When customers interact with a known and trusted brand, they expect a positive, seamless experience. They probably have a certain goal in mind, whether it’s making a purchase, setting up an appointment or checking on a credit card transaction, but more likely than not, safety isn’t a top-of-mind issue. Until it is.
As organizations grow larger and more complex, needs around fraud prevention and customer experience may be seen as being inherently in conflict with one another. But preventing fraud and enhancing the user experience are not zero-sum objectives. Effective fraud controls can both mitigate risk and improve customer experiences, as they reduce friction for legitimate consumers and increase friction against the small minority of risky interactions. For companies, identifying and implementing the right controls is a critical step toward remaining in front of bad actors, but success is predicated on equal access to identity data. And the key to ensuring such access often lies in the corporate structure.
Strive for a “friction-right” customer experience
In 2022, identity fraud accounted for $43 billion in losses, with victims numbering in the millions. As the volume of exposed consumer personally identifiable information (PII) continues to swell, fraudsters have a trove of sensitive details to plunder for nefarious activity, such as performing account takeovers, building synthetic identities or conducting credit card fraud. And, fraudsters are adept at using ill-gotten PII in their quest to bypass security or sneak through gaps, using such opportunities to further infiltrate organizations and prey on vulnerabilities across multiple segments of a business. This cross-channel fraud is enhanced by the existence of internal siloes within the organization that hinder effective sharing of risk data across lines of business.
Consider who really benefits from silos
To realize the greatest benefit of fraud prevention tools, organizations must use them consistently across the enterprise. Too often, that doesn’t happen. For instance, companies usually deploy mobile device analytics for digital channel access control, while call center agents use a separate platform or system altogether. Not only does this disparate approach create risk for organizations by reducing the efficacy of fraud prevention and CX efforts, it could wind up putting customers at risk.
Having strict access control in place is a common-sense security strategy, but it’s one that could produce unintended consequences if it leads to a culture of inefficient information sharing. Let’s say a fraudster has obtained customer information in one channel, through socially engineering a contact center agent, for example, which they can then use to attempt an account takeover in another channel, such as online. If the enterprise isn’t effectively sharing the risk data across the organization, the fraudster will have a much easier time of it.
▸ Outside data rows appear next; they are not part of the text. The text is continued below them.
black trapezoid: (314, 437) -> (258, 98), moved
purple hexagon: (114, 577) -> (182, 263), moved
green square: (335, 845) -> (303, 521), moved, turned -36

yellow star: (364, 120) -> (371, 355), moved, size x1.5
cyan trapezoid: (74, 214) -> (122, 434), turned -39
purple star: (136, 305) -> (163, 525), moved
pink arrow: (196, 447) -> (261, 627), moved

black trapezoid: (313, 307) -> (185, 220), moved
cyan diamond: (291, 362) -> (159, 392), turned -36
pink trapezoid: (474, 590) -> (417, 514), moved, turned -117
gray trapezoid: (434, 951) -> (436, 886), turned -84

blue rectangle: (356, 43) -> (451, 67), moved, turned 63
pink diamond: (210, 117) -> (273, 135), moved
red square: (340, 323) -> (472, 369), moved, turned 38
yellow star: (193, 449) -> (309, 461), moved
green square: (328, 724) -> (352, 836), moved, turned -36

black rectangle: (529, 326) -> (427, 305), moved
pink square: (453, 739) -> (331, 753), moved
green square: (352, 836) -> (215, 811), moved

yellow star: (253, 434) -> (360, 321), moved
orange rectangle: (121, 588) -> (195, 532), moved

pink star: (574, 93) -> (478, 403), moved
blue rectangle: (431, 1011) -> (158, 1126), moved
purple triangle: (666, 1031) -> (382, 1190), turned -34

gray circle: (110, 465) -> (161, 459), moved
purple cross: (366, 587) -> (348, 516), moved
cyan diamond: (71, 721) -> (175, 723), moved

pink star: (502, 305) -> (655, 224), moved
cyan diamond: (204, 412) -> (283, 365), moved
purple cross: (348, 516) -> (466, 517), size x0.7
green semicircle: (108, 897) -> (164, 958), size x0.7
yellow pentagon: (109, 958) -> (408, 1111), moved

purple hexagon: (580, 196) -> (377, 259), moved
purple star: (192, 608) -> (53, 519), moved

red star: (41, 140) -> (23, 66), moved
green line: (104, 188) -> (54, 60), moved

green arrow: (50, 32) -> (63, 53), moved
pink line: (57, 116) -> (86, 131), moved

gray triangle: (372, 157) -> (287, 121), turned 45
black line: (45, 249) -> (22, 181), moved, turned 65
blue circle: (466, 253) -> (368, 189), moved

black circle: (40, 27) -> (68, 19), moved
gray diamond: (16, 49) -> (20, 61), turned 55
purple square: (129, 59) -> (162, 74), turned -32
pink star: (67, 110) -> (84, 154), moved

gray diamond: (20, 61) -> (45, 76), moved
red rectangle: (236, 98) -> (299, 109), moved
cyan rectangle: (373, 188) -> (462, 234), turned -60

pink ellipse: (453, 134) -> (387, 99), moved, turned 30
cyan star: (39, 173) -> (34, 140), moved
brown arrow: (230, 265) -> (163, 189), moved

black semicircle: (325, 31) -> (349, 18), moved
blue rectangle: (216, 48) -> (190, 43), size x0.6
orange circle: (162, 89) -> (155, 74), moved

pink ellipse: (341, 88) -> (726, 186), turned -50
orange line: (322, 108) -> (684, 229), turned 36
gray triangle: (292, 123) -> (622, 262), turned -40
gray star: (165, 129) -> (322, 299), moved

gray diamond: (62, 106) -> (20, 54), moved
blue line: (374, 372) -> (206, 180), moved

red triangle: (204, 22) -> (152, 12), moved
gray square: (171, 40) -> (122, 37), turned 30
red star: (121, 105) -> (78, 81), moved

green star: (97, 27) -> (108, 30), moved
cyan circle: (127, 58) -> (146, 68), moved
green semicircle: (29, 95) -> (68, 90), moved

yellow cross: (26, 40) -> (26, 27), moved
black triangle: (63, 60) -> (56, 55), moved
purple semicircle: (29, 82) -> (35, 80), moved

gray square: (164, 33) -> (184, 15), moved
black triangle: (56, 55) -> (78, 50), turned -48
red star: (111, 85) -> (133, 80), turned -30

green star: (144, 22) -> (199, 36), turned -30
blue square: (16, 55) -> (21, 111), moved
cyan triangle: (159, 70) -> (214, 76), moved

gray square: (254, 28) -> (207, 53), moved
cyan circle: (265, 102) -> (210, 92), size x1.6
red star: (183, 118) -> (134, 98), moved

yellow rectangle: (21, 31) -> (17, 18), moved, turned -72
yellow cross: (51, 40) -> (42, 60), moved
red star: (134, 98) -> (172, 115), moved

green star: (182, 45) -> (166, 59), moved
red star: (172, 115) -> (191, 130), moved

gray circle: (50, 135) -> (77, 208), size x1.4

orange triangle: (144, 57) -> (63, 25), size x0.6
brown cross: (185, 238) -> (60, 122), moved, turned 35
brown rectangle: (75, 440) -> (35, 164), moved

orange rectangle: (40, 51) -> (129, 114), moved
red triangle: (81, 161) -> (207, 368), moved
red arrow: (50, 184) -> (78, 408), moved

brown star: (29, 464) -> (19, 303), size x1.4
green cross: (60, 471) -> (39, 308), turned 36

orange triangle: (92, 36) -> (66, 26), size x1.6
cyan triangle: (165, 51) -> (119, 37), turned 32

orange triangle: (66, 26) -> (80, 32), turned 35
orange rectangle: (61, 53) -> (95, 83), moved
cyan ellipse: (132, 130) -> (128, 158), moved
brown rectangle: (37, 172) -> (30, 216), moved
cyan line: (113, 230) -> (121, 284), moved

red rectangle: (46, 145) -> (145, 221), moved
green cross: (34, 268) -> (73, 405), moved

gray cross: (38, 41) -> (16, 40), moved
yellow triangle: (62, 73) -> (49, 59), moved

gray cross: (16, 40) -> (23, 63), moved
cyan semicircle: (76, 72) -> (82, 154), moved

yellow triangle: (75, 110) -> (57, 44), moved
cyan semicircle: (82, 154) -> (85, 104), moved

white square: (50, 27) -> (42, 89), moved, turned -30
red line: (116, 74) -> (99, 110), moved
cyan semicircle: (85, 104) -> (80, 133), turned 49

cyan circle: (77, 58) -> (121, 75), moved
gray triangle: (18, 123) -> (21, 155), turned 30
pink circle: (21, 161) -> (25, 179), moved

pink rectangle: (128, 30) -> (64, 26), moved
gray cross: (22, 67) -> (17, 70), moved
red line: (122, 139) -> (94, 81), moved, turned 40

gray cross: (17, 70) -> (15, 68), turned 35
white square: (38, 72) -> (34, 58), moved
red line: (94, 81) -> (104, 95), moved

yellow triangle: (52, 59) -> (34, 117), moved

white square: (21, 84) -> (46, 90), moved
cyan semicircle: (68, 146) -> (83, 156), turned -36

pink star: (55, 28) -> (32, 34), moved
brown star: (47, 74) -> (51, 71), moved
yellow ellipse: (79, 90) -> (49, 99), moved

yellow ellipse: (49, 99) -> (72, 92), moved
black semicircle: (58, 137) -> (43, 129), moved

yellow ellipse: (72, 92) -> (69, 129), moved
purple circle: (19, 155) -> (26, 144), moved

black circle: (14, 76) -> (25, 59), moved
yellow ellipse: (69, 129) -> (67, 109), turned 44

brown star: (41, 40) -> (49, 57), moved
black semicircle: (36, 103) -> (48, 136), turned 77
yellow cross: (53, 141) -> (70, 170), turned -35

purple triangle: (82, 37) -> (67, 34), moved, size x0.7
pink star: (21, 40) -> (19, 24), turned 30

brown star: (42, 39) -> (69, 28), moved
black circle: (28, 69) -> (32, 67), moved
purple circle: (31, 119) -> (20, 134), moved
Organizations may try hard to break down these siloes, but the absence of a holistic strategy which establishes identity data linkages across channels enables malicious actors to readily employ their tactics.
Adopting omnichannel identity management and authentication tools is just the first step. Even the most effective tools — those that provide a comprehensive digital identity for each user through IP address and geolocation attributes, device reputation, consortium data and behavioral analytics — can’t live up to their full potential if they are relegated to one channel or vertical. Enterprises must share data and risk signals broadly so that any business unit or channel can identify users with suspicious behavior and stop fraudsters in their tracks.
Begin clearing technological and cultural hurdles
Breaking down silos may be a popular refrain, but the reality of doing so can be daunting considering the various technological and cultural forces at play. On the technical side, challenges range from integrating disparate software systems to navigating different data formats. Prompting a cultural shift may be an even higher hurdle to clear, as it may be difficult to find bandwidth among executives already stretched with their own priorities — and competing ones, at that. There may also be a fear that centralized processes for fraud prevention could limit departmental flexibility or autonomy.
Organizations are engaged in an intricate dance when it comes to serving the interests of customer experience, operational efficiency and revenue generation along with fraud prevention and information security. The way forward is to develop a team representing each interest area and appointing a champion in the C-suite to see its mission through. By giving key stakeholder groups a seat at the table, enterprises can foster greater collaboration in developing practices that acknowledge individual risk tolerances and goals while developing solutions that serve the whole organization and achieve the intended results.
With buy-in from and the active participation of key groups impacted by fraud prevention strategies, enterprises can keep the focus on what drives them: their customers. Sharing risk signals to ensure that legitimate users are seamlessly served while potentially risky traffic has appropriate friction placed against it will ultimately enable organizations to build the customer trust and loyalty that is critical to remaining competitive. Revenue generation and operational efficiency should follow.